The Forum wound up with a glittering closing ceremony on Friday 23 June. The weeklong deliberations in Vancouver paved the way for a new drive forward on the international urban agenda in a world of rapidly growing cities.
Just as the Habitat I Conference in Vancouver in 1976 placed local community concerns on the international agenda and highlighted the critical importance of inclusiveness, the Forum in Vancouver, 30 years later, lived up to its promise of moving ideas to action. The meeting and its glittering closing ceremony symbolized inclusiveness, with balanced participation from public, private and civil society sectors. Compared to previous sessions of the Forum, there was a notable increase in private sector participation.
From Vancouver that a new message resonated: the urban population of developing countries is set to double from 2 to 4 billion in the next 30 years. In the same time span, the developed world's urban population is projected to rise by only 11 percent.

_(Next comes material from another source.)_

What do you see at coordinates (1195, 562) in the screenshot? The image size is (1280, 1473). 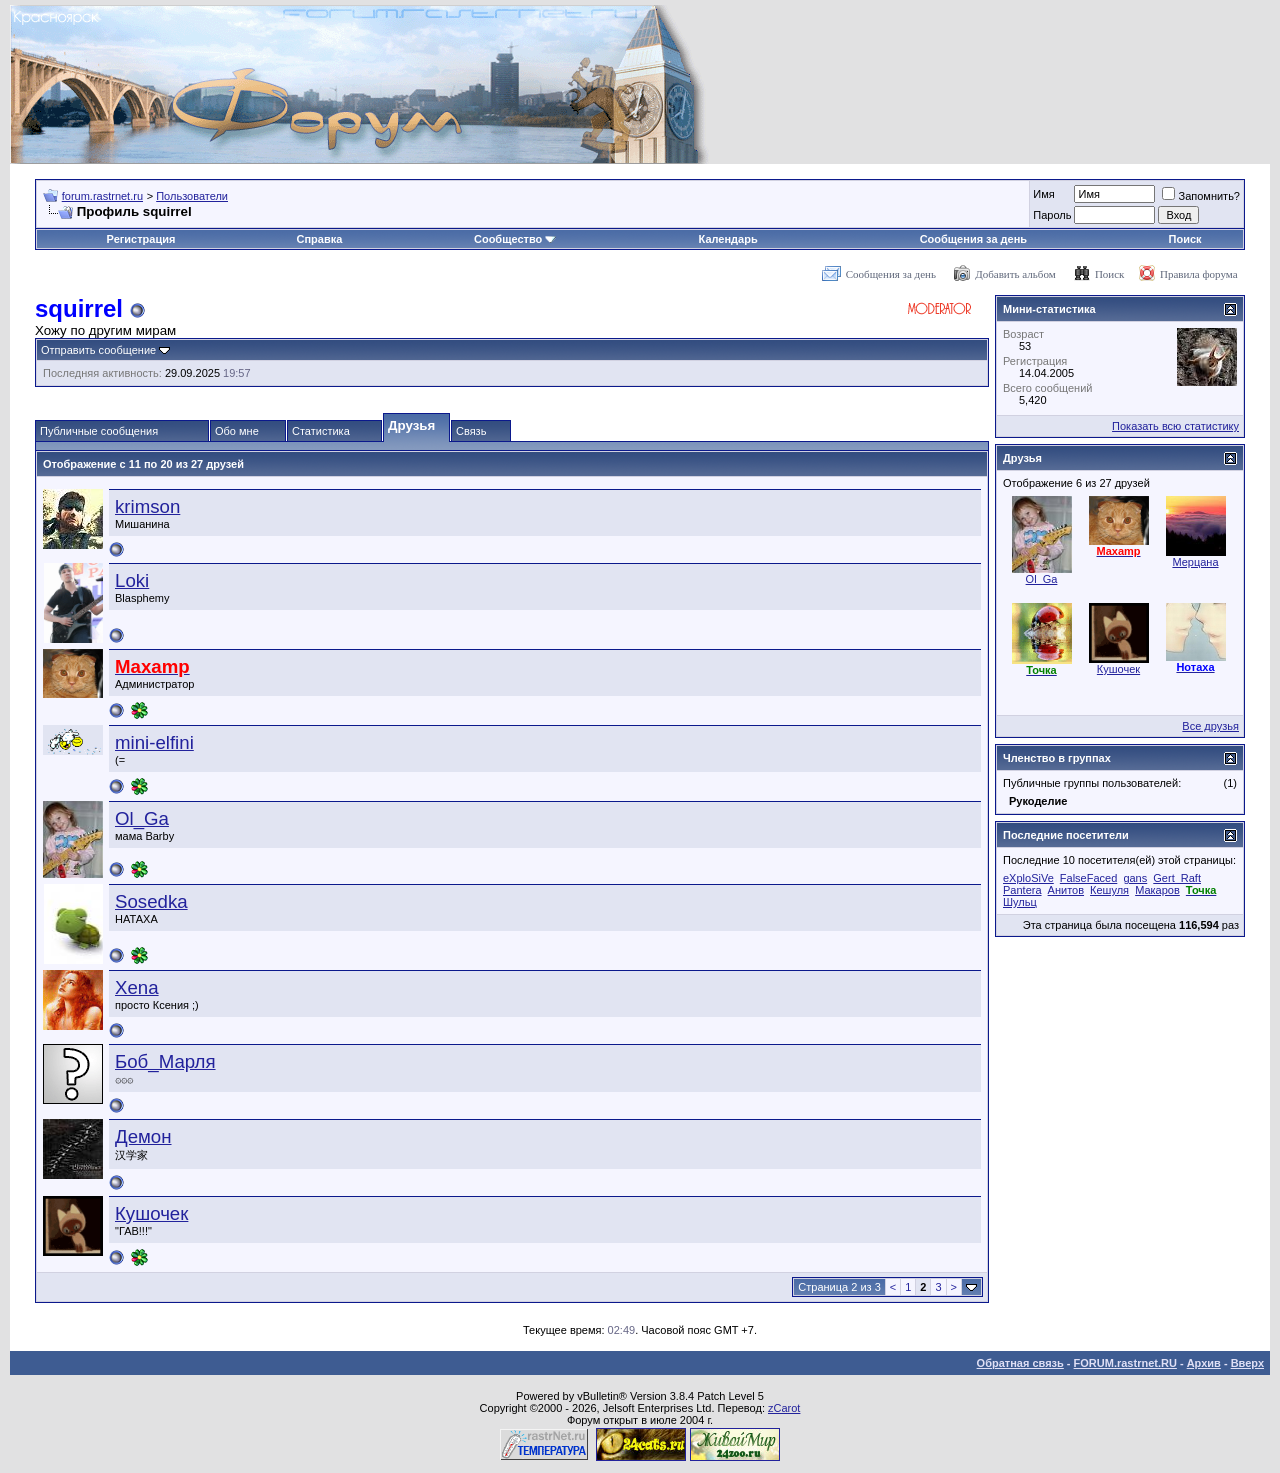 I see `Мерцана` at bounding box center [1195, 562].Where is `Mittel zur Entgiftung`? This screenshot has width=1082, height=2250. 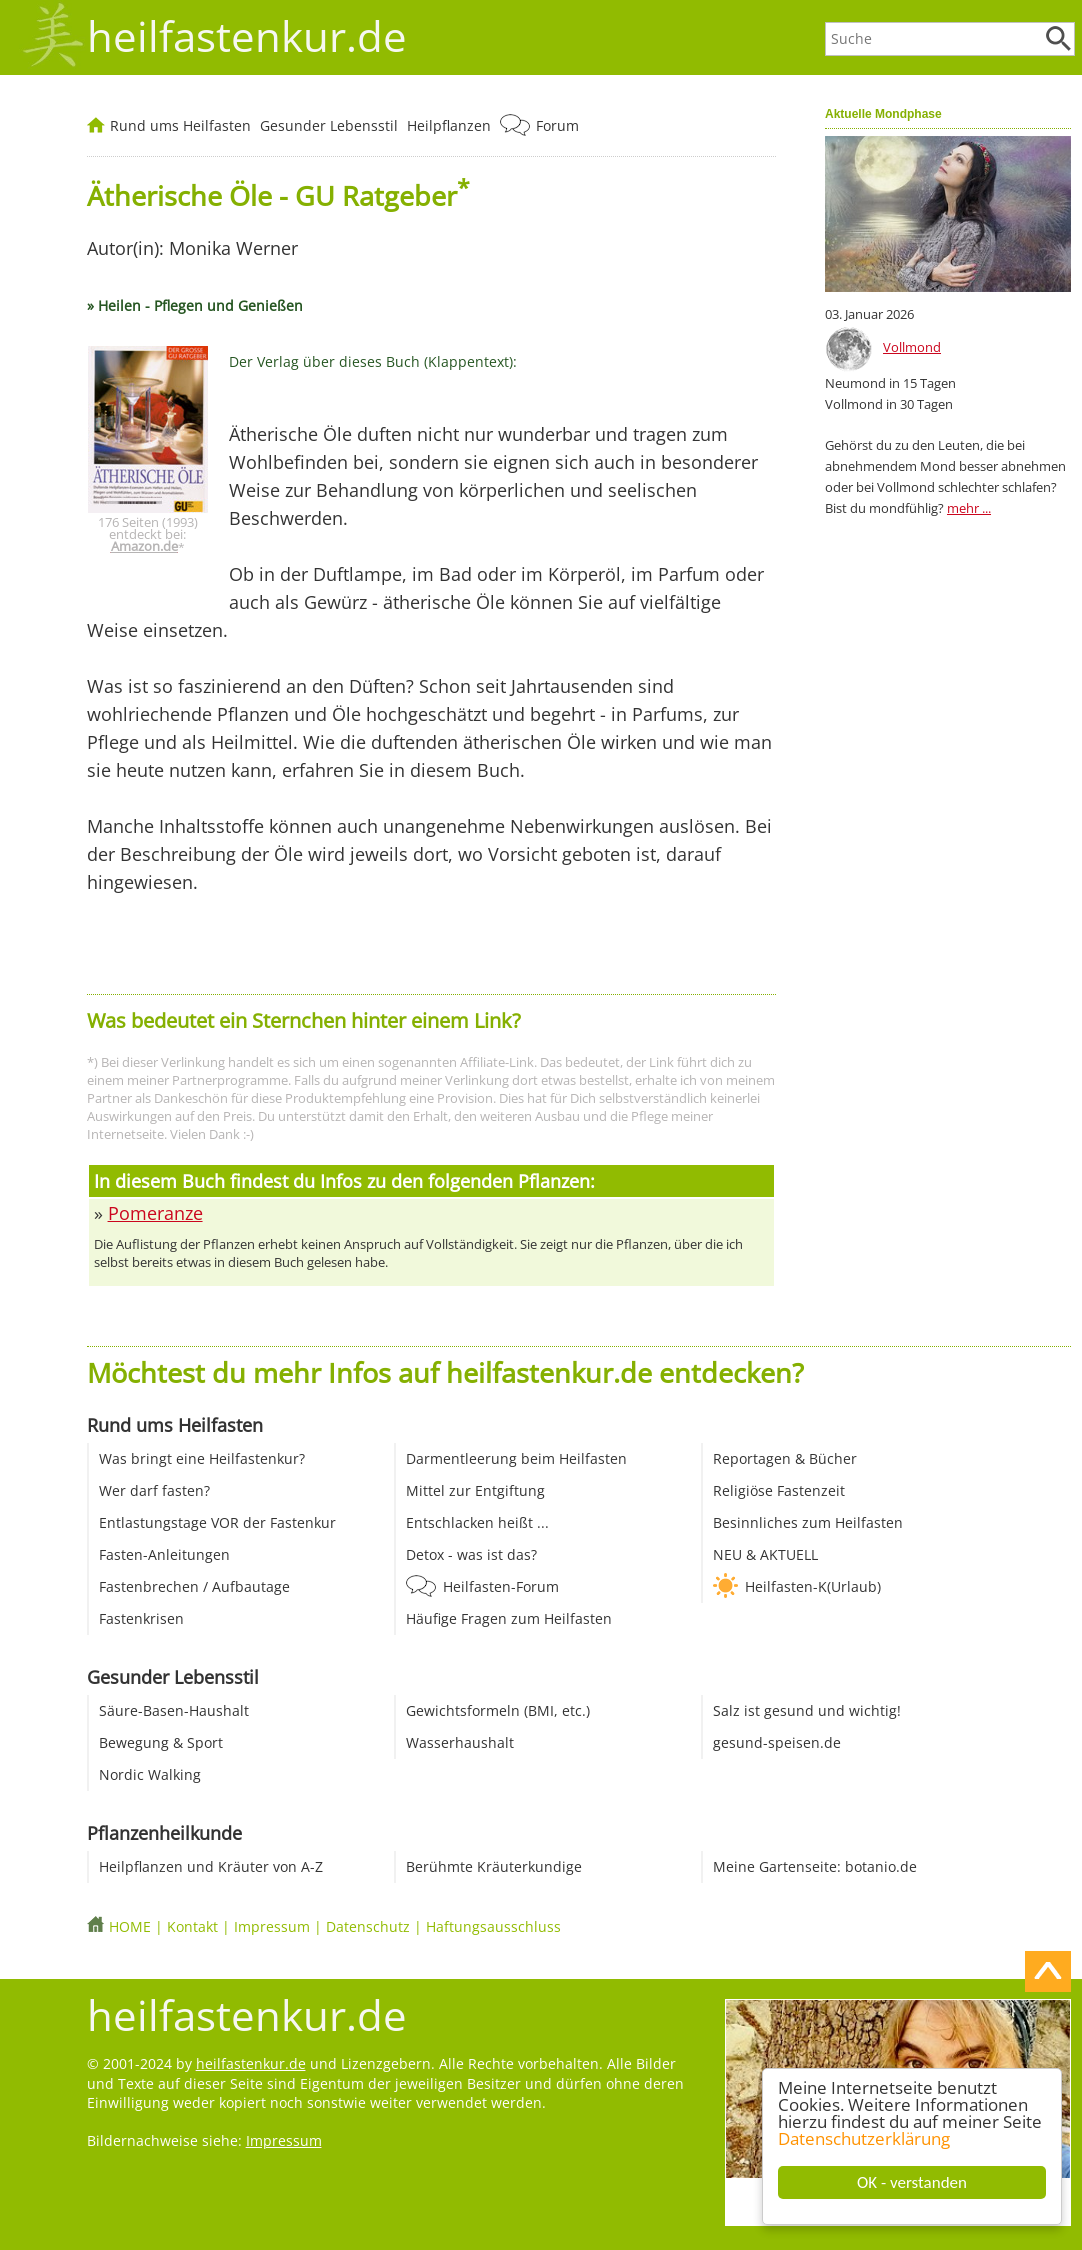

This means, said Ms. Katherine Sierra, Vice-President and Network Head, Infrastructure, World Bank, and Enrique Peñalosa, the former Mayor of Bogotá, Colombia, that the magnitude of urban population growth confronting developing countries is about ten times that of the developed world.
"In short, these 2 billion new urban inhabitants will require the equivalent of planning, financing, and servicing facilities for a new city of 1 million people, every week for the next 30 years," Ms. Sierra said. "Imagine," said Mr. Peñalosa, "that means a new city each week the size of Vancouver."
Vancouver 2006 also brought governments and municipalities closer to grassroots women's organizations, youth groups, the representatives of slum dwellers and other non-governmental organizations than ever before at such an international meeting, building on the precedent set by UN-HABITAT for more inclusive international meetings.